46.540 ettari di vigneto recensiti nel 2010 a rappresentare il 7% dei
vigneti italiani, con una produzione di 2.683.000 ettolitri nel 2011,
su una produzione nazionale di circa 45,5 milioni.
Quasi 20.700 le aziende vitivinicole, con 280 impreses industriali produttrici
di vini e distillati e con circa 3.300 addetti, 54 Cantine cooperative
con circa 12.000 soci, 14 Consorzi di Tutela e 2 grandi Associazioni di
produttori, 14 Enoteche Regionali e 33 Botteghe del Vino che rappresentano
circa 4.300 produttori espositori.
6 Strade del Vino che offrono al turista non solo vino, ma anche prodotti
locali, gastronomia territoriale nei numerosi ristoranti, splendidi panorami,
storia e arte, cultura e folclore.
Oltre il 50% dei vigneti pratica sistemi di produzione ecocompatibile
e agro ambientale, mentre lo studio e l’applicazione, la ricerca
e la sperimentazione sono affidate a strutture operative come il Centro
Sperimentale Vitivinicolo Tenuta Cannona di Carpeneto e il progetto di
Slow Food con la Banca del Vino e Università di Scienze Gastronomiche
di Pollenzo. Particolare attenzione agli autoctoni e biodiversità,
con la banca del germoplasma che ospita circa 300 vitigni rari o in pericolo
di estinzione grazie alla quale si sono recuperati vitigni come Avanà,
Albarossa, Bussanello, Bourgnin, Bonaria, Gamba di Pernice, Nascetta,
Pignolo, Spano, Timorasso.
18 vini DOCG, su 52 nazionali e 42 DOC, su 330.

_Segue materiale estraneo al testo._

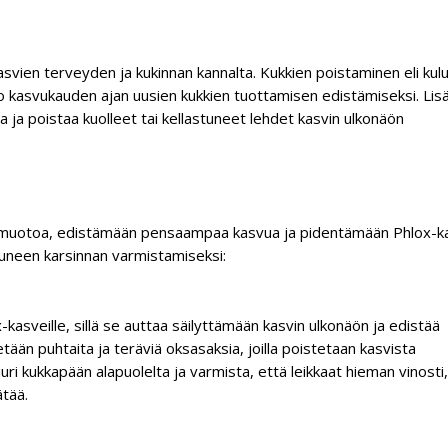
svien terveyden ja kukinnan kannalta. Kukkien poistaminen eli kul
ko kasvukauden ajan uusien kukkien tuottamisen edistämiseksi. Lisä
 ja poistaa kuolleet tai kellastuneet lehdet kasvin ulkonäön
in muotoa, edistämään pensaampaa kasvua ja pidentämään Phlox-k
stuneen karsinnan varmistamiseksi:
kasveille, sillä se auttaa säilyttämään kasvin ulkonäön ja edistää
ään puhtaita ja teräviä oksasaksia, joilla poistetaan kasvista
uri kukkapään alapuolelta ja varmista, että leikkaat hieman vinosti,
ätää.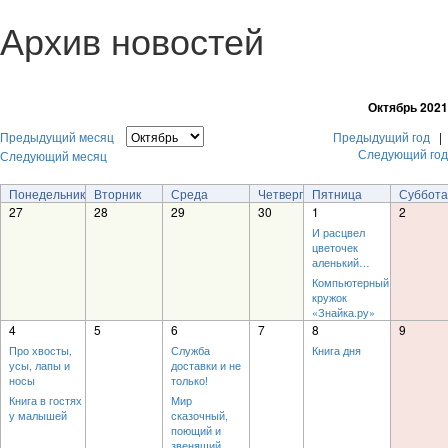
Архив новостей
Октябрь 2021
Предыдущий месяц
Предыдущий год
|
Следующий год
Следующий месяц
Понедельник
Вторник
Среда
Четверг
Пятница
Суббота
27
28
29
30
1
2
И расцвел
цветочек
аленький…
Компьютерный
кружок
«Знайка.ру»
4
5
6
7
8
9
Про хвосты,
Служба
Книга дня
усы, лапы и
доставки и не
носы
только!
Книга в гостях
Мир
у малышей
сказочный,
поющий и
звенящий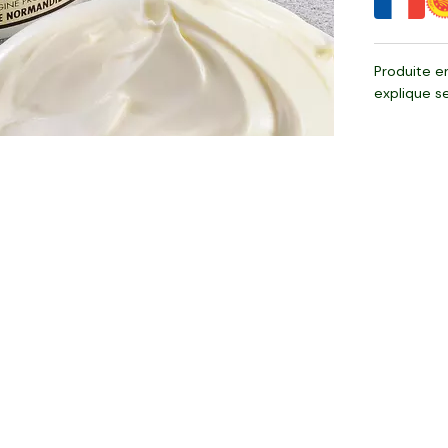
Produite e
explique s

1.176 milioni di euro il valore dell’export, tra cui l’Asti
Spumante e il Moscato d’Asti che vengono assorbiti al 70% dai Paesi
UE e il 30% dai paesi extra UE.
Queste ed altre sono le statistiche emerse dall’incontro presso
la struttura che ospita i grandi eventi alla Cascina Medici del Vascello
nel Parco La Mandria della Venaria Reale poco distante da Torino.

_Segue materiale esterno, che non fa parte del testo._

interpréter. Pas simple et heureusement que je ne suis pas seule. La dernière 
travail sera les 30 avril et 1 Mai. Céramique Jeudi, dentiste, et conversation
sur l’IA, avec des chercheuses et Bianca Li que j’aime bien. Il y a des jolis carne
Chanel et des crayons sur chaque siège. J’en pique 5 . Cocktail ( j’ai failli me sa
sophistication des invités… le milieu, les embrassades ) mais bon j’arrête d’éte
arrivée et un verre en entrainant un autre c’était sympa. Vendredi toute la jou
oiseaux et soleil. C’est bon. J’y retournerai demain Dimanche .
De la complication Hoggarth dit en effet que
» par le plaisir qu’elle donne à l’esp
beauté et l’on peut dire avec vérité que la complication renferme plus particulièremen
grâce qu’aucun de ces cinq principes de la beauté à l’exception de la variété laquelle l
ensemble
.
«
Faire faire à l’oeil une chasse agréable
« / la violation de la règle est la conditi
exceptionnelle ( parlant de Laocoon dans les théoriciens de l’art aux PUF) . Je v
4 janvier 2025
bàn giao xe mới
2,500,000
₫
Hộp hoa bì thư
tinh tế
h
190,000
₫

Claudio Sacchetto Assessore Regionale all’Agricoltura ha aperto
il convegno sottolineando come l’andamento attuale permetta di guardare
con ottimismo il futuro della viticoltura, ma non senza rimarcare quanta
strada si debba ancora percorrere per continuare a mantenere il settore
del vino con lo stesso orgoglio del passato e del presente piemontese
e puntare sempre più sulla qualità piuttosto che la quantità
per fare dei vini piemontesi una punta di diamante di questo settore,
rivolto non solo al riconoscimento da parte del consumatore territoriale
o nazionale ma anche ai paesi stranieri sempre più protesi verso
la viticoltura e con una particolare attenzione per quei paesi fortemente
in concorrenza con la nostra produzione.
La globalizzazione, le frontiere mondiali più aperte al commercio,
tutto il mondo raggiungibile con estrema facilità, hanno creato
indubbiamente una situazione di concorrenza e anche quei paesi detti “poveri”,
quelli “dormienti”, stanno producendo vini eccellenti e a
minor prezzo, entrando in forte impatto con la nostra eccellenza di produzione
ma ancor più con i nostri prezzi più elevati.
Nel nostro secolo è quasi impossibile ottenere “volontariamente”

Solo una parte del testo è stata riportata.